All they needed now was a producer. Warren wanted Charlie Sexton because, he says, “he understood what we were about as an Austin band, but he also knew how to take us to a national level.” It mattered not a whit that before she started dating Hood two years ago, Ashley was with Sexton for a spell. Sexton’s mission was to push the band beyond its swing music roots and into a band whose original tunes tap into a Lovin’ Spoonful vibe with Hood’s understated vocals or sometimes more The Band if Garth Hudson played fiddle.
After hearing about 10 songs the band had been playing live, Sexton asked if they had any more material to consider for the album. Warren and the group played their three newest songs- the rocker “Allright,” the Suzanna Choffel co-write “You Got It Easy” (originally performed with the Coveters spinoff) and the jazzy Gimble vocal showcase “Pear Blossom Highway.” Those tunes ended up being the first three songs on the album.
With the Warren Hood Band that night in the Land of Enchantment, the sultry-singing Gimble covered everything from Western swing standard “Old Fashioned Love,” which she’s been singing onstage since she was six, to Ann Peebles’ “I Can’t Stand the Rain,” which she learned from a mix CD Marcia Ball gave her. She’s got a nice chemistry with Hood, Pipkin and the rhythm section of drummer Corey Keller and Bassist Nate Rowe, and even with all the distractions of a street fair, their Lovin’ Spoonful-like musical vibe made time stop. All that musicality on a little square of wood: the Warren Hood Band does Austin proud when they go out into the world. And their album’s fantastic.
It’s inevitable that Emily Gimble will one day record under her own name, but for now she’s happy in the piano chair, with her three or four vocal turns per set. Hood is confident he’ll have Ms. G to play off of for awhile, at least.
“She’s a Gimble,” he said with a laugh. “She’s gotta have a fiddle in the band.”

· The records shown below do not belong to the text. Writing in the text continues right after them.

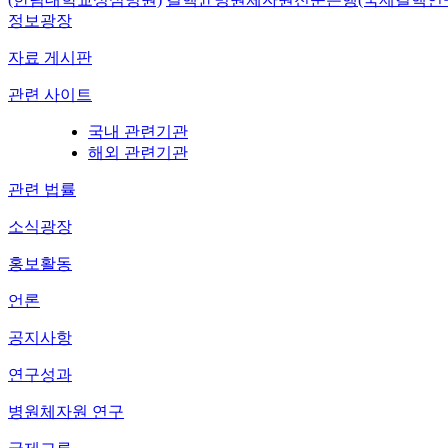
정보광장
자료 게시판
관련 사이트
국내 관련기관
해외 관련기관
관련 법률
소식광장
홍보활동
언론
공지사항
연구성과
병원체자원 연구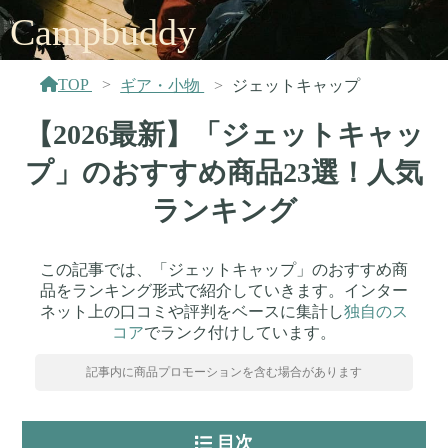
Campbuddy
TOP
ギア・小物
ジェットキャップ
【2026最新】「ジェットキャッ
プ」のおすすめ商品23選！人気
ランキング
この記事では、「ジェットキャップ」のおすすめ商
品をランキング形式で紹介していきます。インター
ネット上の口コミや評判をベースに集計し
独自のス
コア
でランク付けしています。
記事内に商品プロモーションを含む場合があります
目次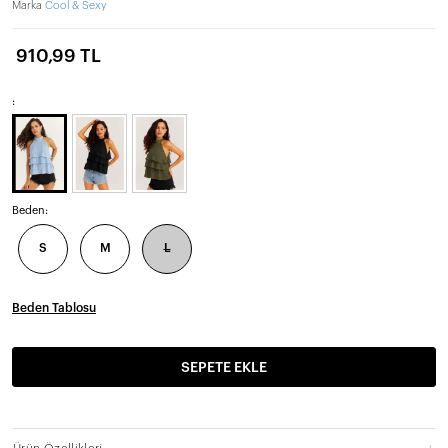
Marka
Cool & Sexy
910,99 TL
:
Beden:
S
M
L
Beden Tablosu
SEPETE EKLE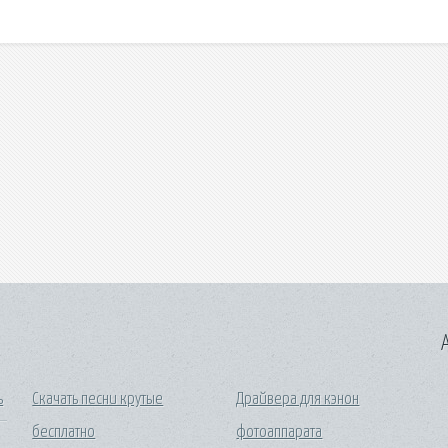
A
ь
Скачать песни крутые
Драйвера для кэнон
бесплатно
фотоаппарата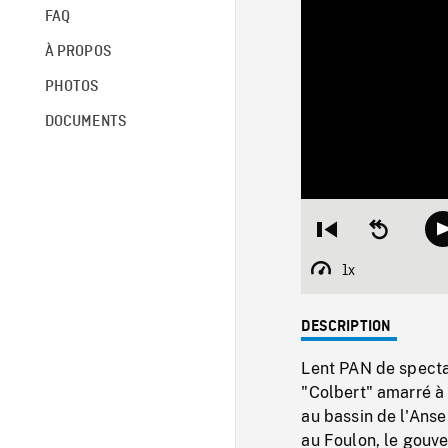
FAQ
À PROPOS
PHOTOS
DOCUMENTS
Restart
Seek
from
backward
beginning
10
1x
Playback
seconds
Rate
DESCRIPTION
Lent PAN de specta
"Colbert" amarré à 
au bassin de l'Anse
au Foulon, le gouv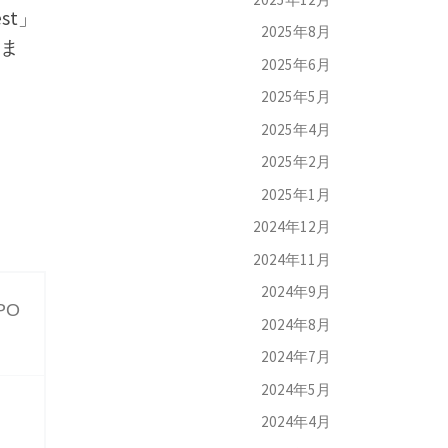
st」
2025年8月
ま
2025年6月
2025年5月
2025年4月
2025年2月
2025年1月
2024年12月
2024年11月
2024年9月
PO
2024年8月
2024年7月
2024年5月
2024年4月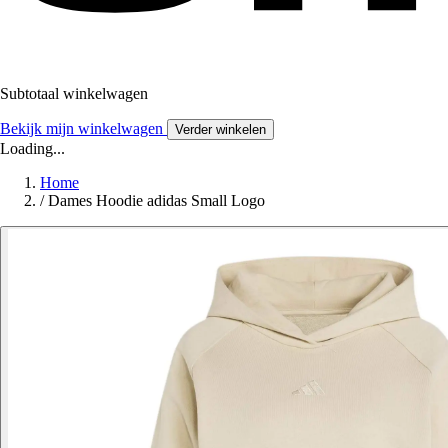
Subtotaal winkelwagen
Bekijk mijn winkelwagen
Verder winkelen
Loading...
Home
/
Dames Hoodie adidas Small Logo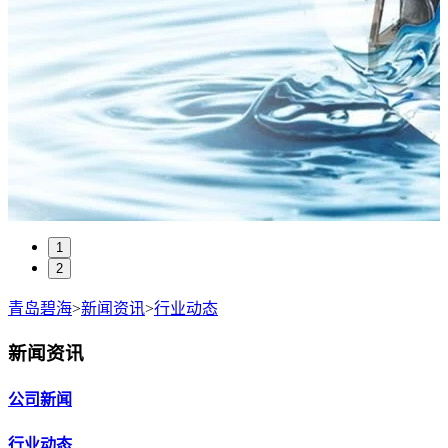
1
2
青岛碧海
>
新闻资讯
>
行业动态
新闻资讯
公司新闻
行业动态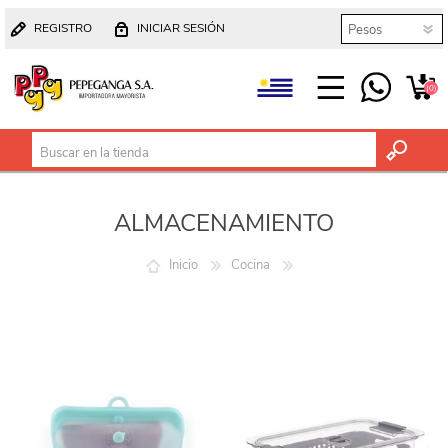
REGISTRO
INICIAR SESIÓN
(0)
ALMACENAMIENTO
Inicio
Cocina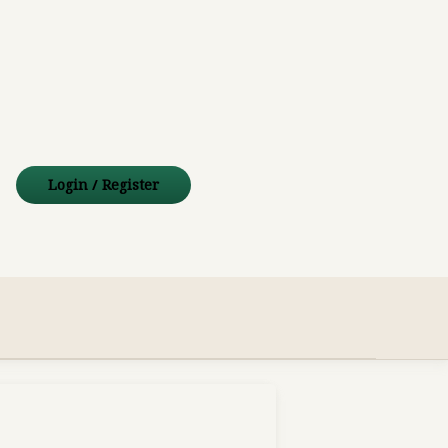
pp
ube
mail
Login
/
Register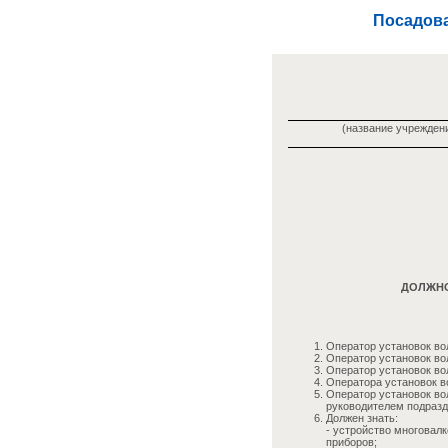
Посадова
(название учреждени
ДОЛЖНО
Оператор установок во
Оператор установок во
Оператор установок во
Оператора установок в
Оператор установок во
руководителем подразд
Должен знать:
- устройство многовал
приборов;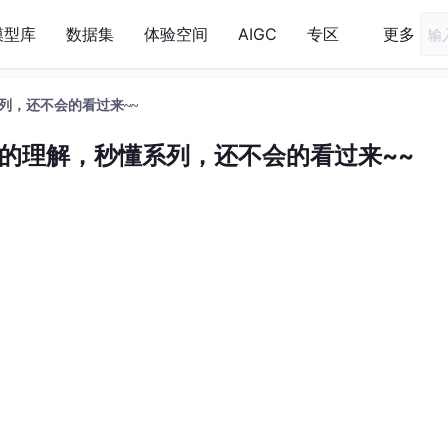
模型库
数据集
体验空间
AIGC
专区
更多
列，还不会的看过来~~
的理解，秒懂系列，还不会的看过来~~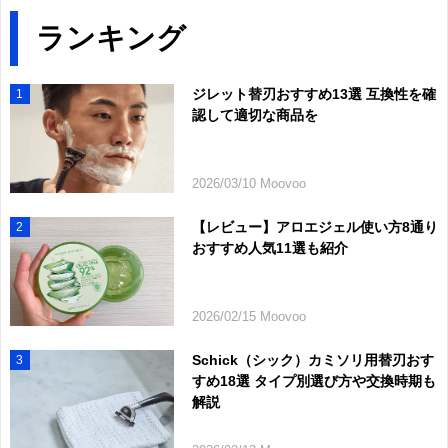
ランキング
ジレット替刃おすすめ13選 互換性を確
1
認して適切な商品を
2026/03/10 Moovoo
【レビュー】アロエジェル使い方8通り
2
おすすめ人気11選も紹介
2026/02/15 Moovoo
Schick（シック）カミソリ用替刃おす
3
すめ18選 タイプ別選び方や交換時期も
解説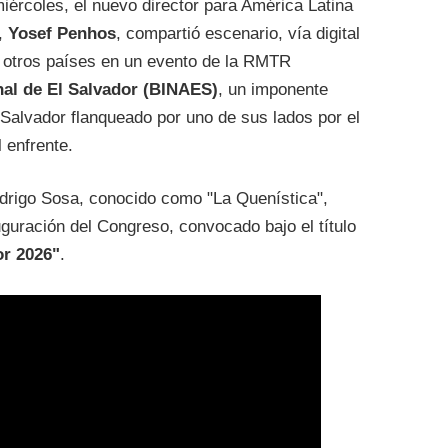
miércoles, el nuevo director para América Latina
o,
Yosef Penhos
, compartió escenario, vía digital
 otros países en un evento de la RMTR
nal de El Salvador (BINAES)
, un imponente
 Salvador flanqueado por uno de sus lados por el
 enfrente.
odrigo Sosa, conocido como "La Quenística",
uguración del Congreso, convocado bajo el título
or 2026"
.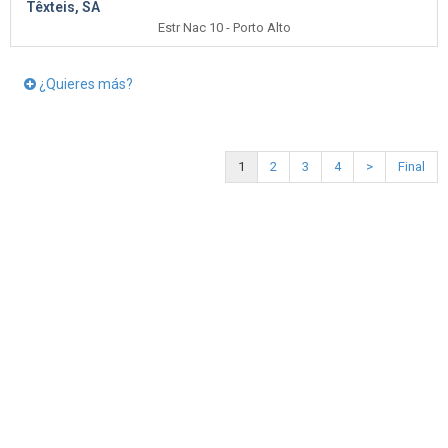
Têxteis, SA
Estr Nac 10 - Porto Alto
¿Quieres más?
1
2
3
4
>
Final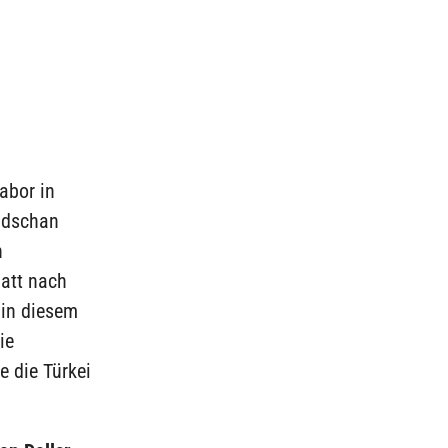
labor in
idschan
n
latt nach
 in diesem
ie
 die Türkei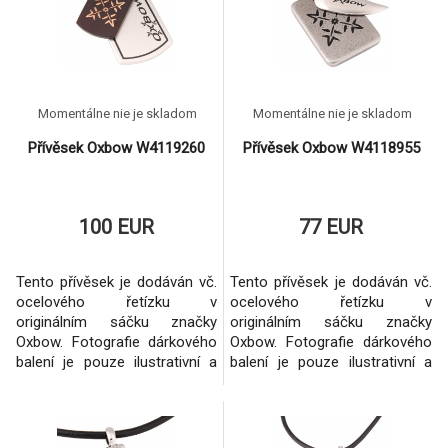
Momentálne nie je skladom
Momentálne nie je skladom
Přívěsek Oxbow W4119260
Přívěsek Oxbow W4118955
100 EUR
77 EUR
Tento přívěsek je dodáván vč.
Tento přívěsek je dodáván vč.
ocelového řetízku v
ocelového řetízku v
originálním sáčku značky
originálním sáčku značky
Oxbow. Fotografie dárkového
Oxbow. Fotografie dárkového
balení je pouze ilustrativní a
balení je pouze ilustrativní a
může se měnit dle konkrétního
může se měnit dle konkrétního
šperku.Vždy se však jedná o
šperku.Vždy se však jedná o
originální balení dané značky.
originální balení dané značky.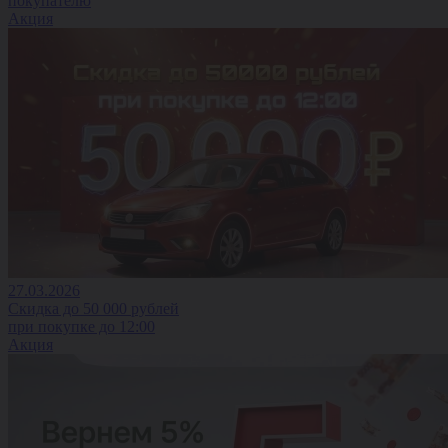
покупателю
Акция
27.03.2026
Скидка до 50 000 рублей
при покупке до 12:00
Акция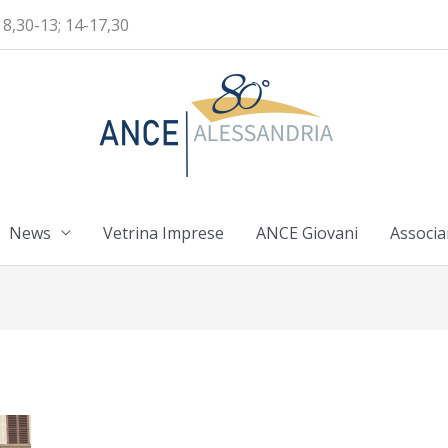
 8,30-13; 14-17,30
News
Vetrina Imprese
ANCE Giovani
Associa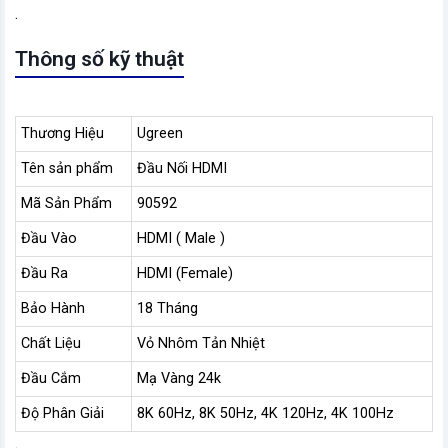
.
Thông số kỹ thuật
Thương Hiệu
Ugreen
Tên sản phẩm
Đầu Nối HDMI
Mã Sản Phẩm
90592
Đầu Vào
HDMI ( Male )
Đầu Ra
HDMI (Female)
Bảo Hành
18 Tháng
Chất Liệu
Vỏ Nhôm Tản Nhiệt
Đầu Cắm
Mạ Vàng 24k
Độ Phân Giải
8K 60Hz, 8K 50Hz, 4K 120Hz, 4K 100Hz
.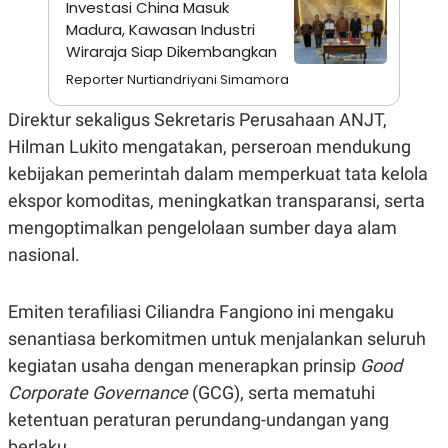
Investasi China Masuk
A
I
S
V
Madura, Kawasan Industri
K
E
Wiraraja Siap Dikembangkan
E
M
Reporter Nurtiandriyani Simamora
E
N
Direktur sekaligus Sekretaris Perusahaan ANJT,
T
E
Hilman Lukito mengatakan, perseroan mendukung
R
I
kebijakan pemerintah dalam memperkuat tata kelola
A
ekspor komoditas, meningkatkan transparansi, serta
N
L
mengoptimalkan pengelolaan sumber daya alam
E
nasional.
S
T
A
R
Emiten terafiliasi Ciliandra Fangiono ini mengaku
I
senantiasa berkomitmen untuk menjalankan seluruh
kegiatan usaha dengan menerapkan prinsip
Good
KANAL
Corporate Governance
(GCG), serta mematuhi
ketentuan peraturan perundang-undangan yang
P
I
U
M
berlaku.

The father and son approached the violin from two distinctly different directions, but after Champ passed away Warren took his place at the Toni Price “Hippie Hour” shows at the Continental Club. He knew his father was proud of him- regardless of the genre he’d pursue. Warren recalls a time when he was about 16 and listening to a great classical violinist on the stereo. His dad walked in and Warren said sadly, “I’ll never be that good.” Champ laughed and walked back to the kitchen. “Hell, boy,” he shouted around the corner. “You’re already that good.”